For rookies Nikita Mazepin and Mick Schumacher, it will be their first experience of Imola behind the wheel of a Formula 1 car – though they have both previously raced at the venue. Mazepin competed in the European Formula 3 Championship in 2016 while Schumacher was victorious at Imola in the Italian Formula 4 category, also in 2016.
Mazepin and Schumacher are seeking to build on the experience gathered through the course of their debut Formula 1 race weekends in Bahrain and put some of the early lessons into practice at the historic circuit.
Guenther Steiner, Team Principal
One race down – 22 to go. What was your take on the team’s performance at the season-opening Bahrain Grand Prix and specifically how Nikita and Mick worked through their race weekend debut?
“Well, the performance of the team and the car – we know what that will be. So, the expectations were not high, at least results-wise. I think the two drivers did a good job over the course of the weekend. Obviously, in the race Nikita spun out and damaged the car, and Mick spun once too – but the whole weekend for them was a learning phase. We need to do more of it, and as many laps as possible, with all that we’ll be fine. It was one weekend from 23. We need to get better and better, work on getting more laps in, and keep learning – that’s the mission.”
Do you think people underestimate how big a challenge it is for a team to start afresh with a brand-new driver line-up? What are the specifics of your role in ensuring the drivers feel comfortable within the team? How hands on are you in that management process?
“It is quite a big challenge. Formula 1 is a very difficult sport, but we knew the challenge, therefore there’s no big surprise. We decided to do this, and we need to get through it. I just try to see it that the drivers feel comfortable – I don’t try to micromanage them. They have their engineers and they need to work with them on a day-to-day basis, or more accurately on an hour-to-hour basis, not with me.
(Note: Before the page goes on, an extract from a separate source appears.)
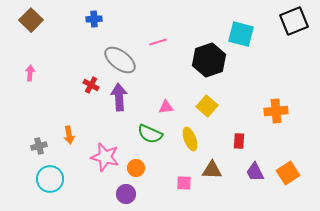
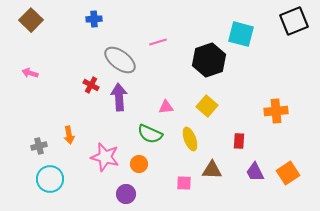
pink arrow: rotated 77 degrees counterclockwise
orange circle: moved 3 px right, 4 px up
For sure though, in the beginning, I will be well-informed what is happening and try to see where I may need to intervene. I’m not doing the job myself; I’ve got good people working for the team which know how to do the job better than me. I just observe what is happening. If there’s a problem I’m there to ask what it is and then I see if I need to do something.”
Reflecting on what you witnessed on-track in Bahrain through testing and subsequently into the race weekend – is there anything that stands out for you in terms of the competition or has the grid taken shape as you expected it to?
“A very short answer. The grid looked exactly as I expected it to after testing. I think we’ll see a fight between Red Bull and Mercedes for wins this season.”
Looking ahead to Imola – on the last visit the team had no historical point of reference at the circuit given Formula 1 hadn’t raced there previously in the brief history of Uralkali Haas F1 Team. A little over five months later and we’re returning to the circuit. Is having that recent track knowledge more useful as a benchmark to evaluate the drivers on their learning curve or from an engineering perspective in terms of car set-up – or is it both?
“It’s mainly useful in the car set-up. Even if the cars haven’t changed a lot, they have still changed with the aero regulations, so there is a difference. It’s always good to have been at a race track. Everything you know, and what you’ve learned, it’s all useful. The more you’ve been the better it is. For sure it will help the team and our rookie drivers.”